Histórias de mulheres que trocaram as grandes cidades pelas propriedades rurais das famílias

por Carlos Wagner

Com seus diplomas universitários em mãos, elas poderiam ter seguido carreira nos grandes centros. Algumas até deram passos nas correrias das cidades. Mas por escolha própria e consciente, voltaram às origens. Retornaram às propriedades rurais dos pais e colocaram todo o conhecimento a serviço da modernização dos negócios da família. Como a Ana Terra de Erico Verissimo, essas mulheres estão no epicentro de uma nova realidade que surge, estão vivendo uma revolução. Desta vez sem armas, mas com um mundo novo invadindo, sem pedir licença, o ambiente dos campos do Rio Grande.

As personagens desta reportagem estão à frente da modernização da produção agrícola gaúcha, um passo fundamental para a consolidação da classe média rural. É o que afirma Sérgio Schneider, professor de Sociologia da Alimentação na Universidade Federal do Rio Grande do Sul (UFRGS) e presidente da Sociedade Brasileira de Economia, Alimentação e Sociologia Rural.

— Elas passarem pelas universidades e voltarem para casa para agregar conhecimentos à atividade da família é uma tendência que começa a se consolidar - descreve o professor.

Raísa Bettú Lazzari: Sob as cores do outono

As cores trazidas pelo outono nas folhas dos parreirais na Serra Gaúcha dão um toque especial a uma das mais belas regiões do Brasil. Nos bastidores deste belo cenário acontece uma ranhida batalha, visível a poucos: a luta dos colonos do vinho para manter o seu modo de vida, ameaçado pela globalização da economia.

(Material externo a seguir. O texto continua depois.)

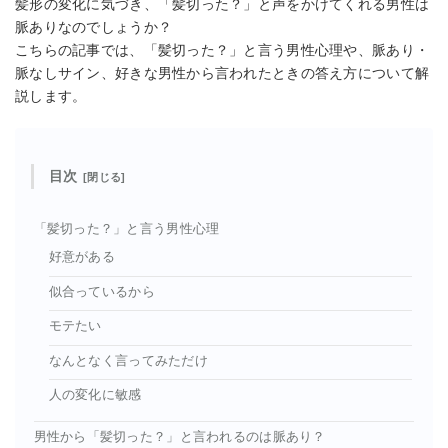
髪形の変化に気づき、「髪切った？」と声をかけてくれる男性は
脈ありなのでしょうか？
こちらの記事では、「髪切った？」と言う男性心理や、脈あり・
脈なしサイン、好きな男性から言われたときの答え方について解
説します。
目次
「髪切った？」と言う男性心理
好意がある
似合っているから
モテたい
なんとなく言ってみただけ
人の変化に敏感
男性から「髪切った？」と言われるのは脈あり？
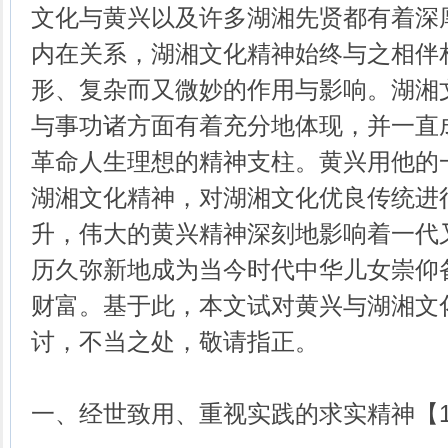
文化与黄兴以及许多湖湘先贤都有着深
内在关系，湖湘文化精神始终与之相伴
形、复杂而又微妙的作用与影响。湖湘
与事功诸方面有着充分地体现，并一直
革命人生理想的精神支柱。黄兴用他的
湖湘文化精神，对湖湘文化优良传统进
升，伟大的黄兴精神深刻地影响着一代
历久弥新地成为当今时代中华儿女崇仰
财富。基于此，本文试对黄兴与湖湘文
讨，不当之处，敬请指正。
一、经世致用、重视实践的求实精神【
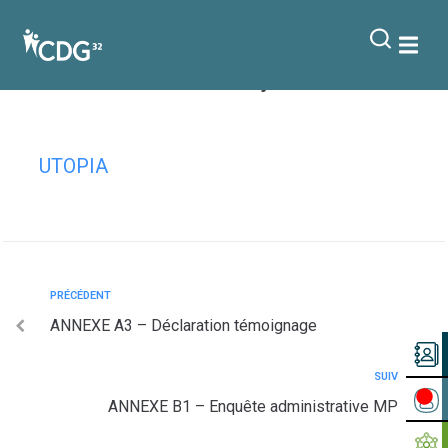
contenu
principal
ANNEXE A4 – CM – pièces à fournir
Accident de service trajet
UTOPIA
PRÉCÉDENT
ANNEXE A3 – Déclaration témoignage
SUIV
ANNEXE B1 – Enquête administrative MP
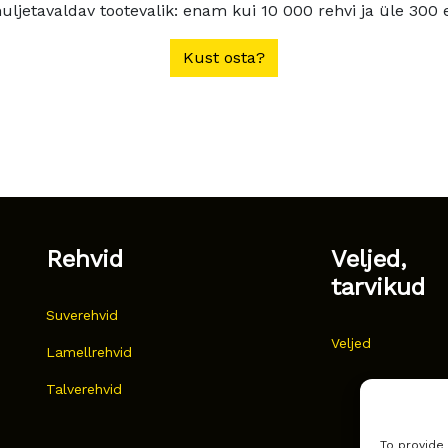
ljetavaldav tootevalik: enam kui 10 000 rehvi ja üle 300 e
Kust osta?
Rehvid
Veljed,
tarvikud
Suverehvid
Veljed
Lamellrehvid
Talverehvid
To provide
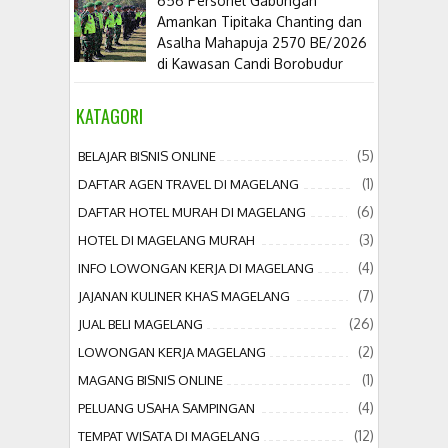
656 Personel Gabungan
Amankan Tipitaka Chanting dan
Asalha Mahapuja 2570 BE/2026
di Kawasan Candi Borobudur
KATAGORI
(5)
BELAJAR BISNIS ONLINE
(1)
DAFTAR AGEN TRAVEL DI MAGELANG
(6)
DAFTAR HOTEL MURAH DI MAGELANG
(3)
HOTEL DI MAGELANG MURAH
(4)
INFO LOWONGAN KERJA DI MAGELANG
(7)
JAJANAN KULINER KHAS MAGELANG
(26)
JUAL BELI MAGELANG
(2)
LOWONGAN KERJA MAGELANG
(1)
MAGANG BISNIS ONLINE
(4)
PELUANG USAHA SAMPINGAN
(12)
TEMPAT WISATA DI MAGELANG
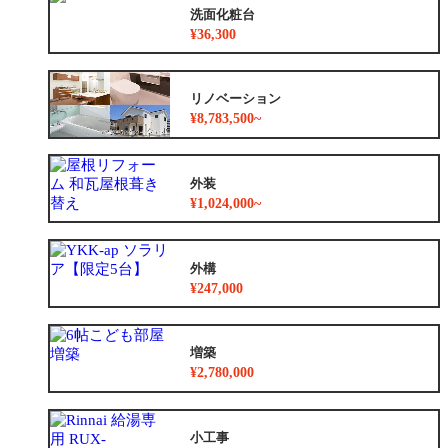
洗面化粧台
¥36,300
リノベーション
¥8,783,500~
外装
¥1,024,000~
外構
¥247,000
増築
¥2,780,000
小工事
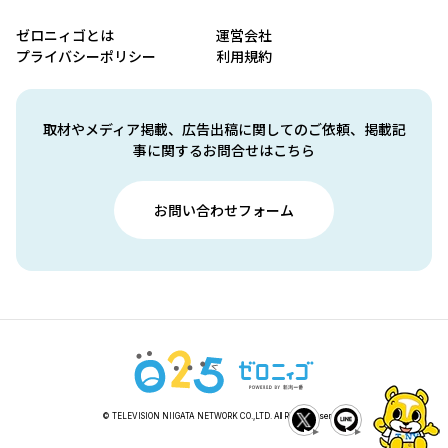
ゼロニィゴとは
運営会社
プライバシーポリシー
利用規約
取材やメディア掲載、広告出稿に関してのご依頼、掲載記
事に関するお問合せはこちら
お問い合わせフォーム
© TELEVISION NIIGATA NETWORK CO.,LTD. All Rights Reserved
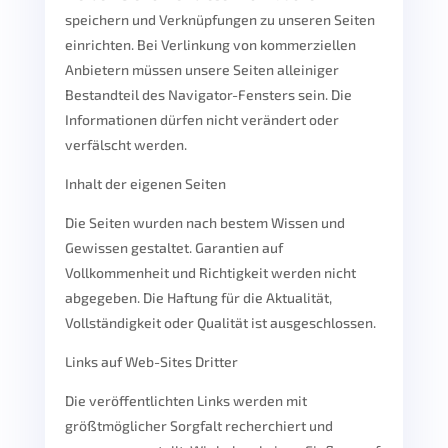
speichern und Verknüpfungen zu unseren Seiten
einrichten. Bei Verlinkung von kommerziellen
Anbietern müssen unsere Seiten alleiniger
Bestandteil des Navigator-Fensters sein. Die
Informationen dürfen nicht verändert oder
verfälscht werden.
Inhalt der eigenen Seiten
Die Seiten wurden nach bestem Wissen und
Gewissen gestaltet. Garantien auf
Vollkommenheit und Richtigkeit werden nicht
abgegeben. Die Haftung für die Aktualität,
Vollständigkeit oder Qualität ist ausgeschlossen.
Links auf Web-Sites Dritter
Die veröffentlichten Links werden mit
größtmöglicher Sorgfalt recherchiert und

O caminho apontado pelos especialistas para a sobrevivência dos colonos é torná-los um elo da economia globalizada. E é justamente neste ponto que vive Raísa Bettú Lazzari, 24 anos, formada em Turismo, com especialização em vitinicultura e atualmente cursando a faculdade de Administração.

Ela não se encantou pelas luzes da cidade e há anos decidiu que todo o seu conhecimento técnico e vigor físico estariam à disposição da família, que vive na Linha São Jorge, no interior de Garibaldi. Hoje, a propriedade é um bem articulado negócio que opera com o cultivo de uvas, cítricos, agroindústria (fabricação de vinhos e seus derivados, compotas e massas) e o turismo rural.

Para a trincheira dessa batalha, Raísa foi recrutada pela mãe, dona Odete. Em 1997, quando a menina tinha oito anos, morreu o pai, seu Danilo. As outras três irmãs, Rosângela, Raquel e Roselaine, já eram adolescentes. A mãe assumiu o controle dos negócios e reorganizou a vida da família. Na adolescência, Raísa teve uma oportunidade que as irmãs não tiveram: seguir a carreira em outro lugar. Mas depois de estudar e se profissionalizar, tomou a decisão.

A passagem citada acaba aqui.